Sep 25, 2006  •  Post A Comment

By Elizabeth Jensen

Special to TVWeek

NBC Universal Chairman and CEO Bob Wright hopes that within 12 months his company is booking $400 million to $500 million in digital advertising, has a number of integrated broadcast and digital program ventures, and is offering movies in many countries via digital delivery.

Separately, he deflected recent news reports that he may be planning to leave the company in the near future, quipping that he could be around for another 15 years. Mr. Wright is celebrating his 20-year anniversary at NBC Universal.

Mr. Wright, interviewed by TVWeek Publisher and Editorial Director Chuck Ross as part of Advertising Week events in New York, said NBC Universal is trying to “sort out the real consumer application” of all the digital opportunities bearing down on the television industry.

NBC Universal’s multiple television operations reflect the variety of businesses Mr. Wright has to guide into a digital future.

NBC Universal’s recent acquisition of iVillage, an Internet site targeting women, was in part based on the overlap between the site’s users and viewers of the “Today” morning show on NBC, Mr. Wright said. He said the company has high expectations for a “full-tilt experiment” it is launching to integrate iVillage content into a TV show for NBC owned and operated stations.

Audience enthusiasm to participate in shows such as NBC’s “Deal or No Deal” has generated some 50 million unique callers since spring from fans eager to express their opinions, Mr. Wright said.

“It’s crazy for us to deny that interest because it is very, very strong,” he said.

NBCU’s USA Network hasn’t generated as much audience involvement and the network hasn’t yet figured out why, he said.

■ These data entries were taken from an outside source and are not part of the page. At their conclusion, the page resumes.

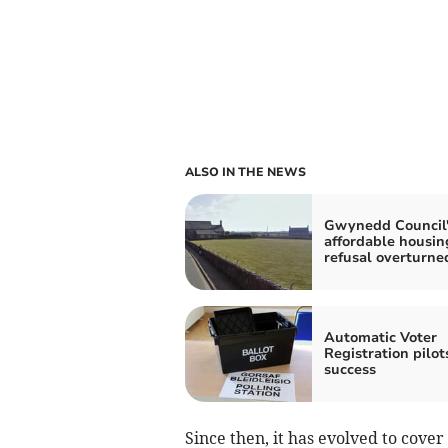
ALSO IN THE NEWS
Gwynedd Council'
affordable housin
refusal overturne
Automatic Voter
Registration pilot
success
Since then, it has evolved to cov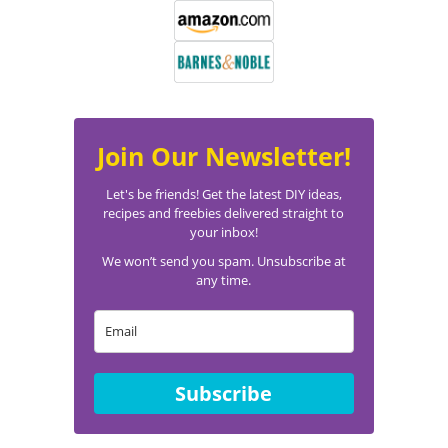
Join Our Newsletter!
Let's be friends! Get the latest DIY ideas,
recipes and freebies delivered straight to
your inbox!
We won’t send you spam. Unsubscribe at
any time.
Subscribe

As viewers continue to embrace time-shifting technology that allows them to skip traditional ads, Mr. Wright predicted that eventually broadcasters will carry “smaller pods, and fewer commercials, spaced differently.”

As for TiVo, in which NBC Universal is still an investor, Mr. Wright said the company needs to decide whether it wants to be “an operating company or a licensing company.”

Mr. Wright also predicted that both TV and film production and marketing costs will come down in the next 18 months, now that DVD penetration has leveled off, piracy issues have raised costs and syndication revenues for TV shows are not as big a factor as they were.

On the programming front, Mr. Wright said the company was pleased with how both “NBC Nightly News” and “Today” have held up in the wake of Katie Couric’s defection to the “CBS Evening News.” He called the primetime drama “Studio 60,” which opened last week to moderate ratings, “a big-time show and we want it to do well. We’d be very disappointed if it doesn’t do well.”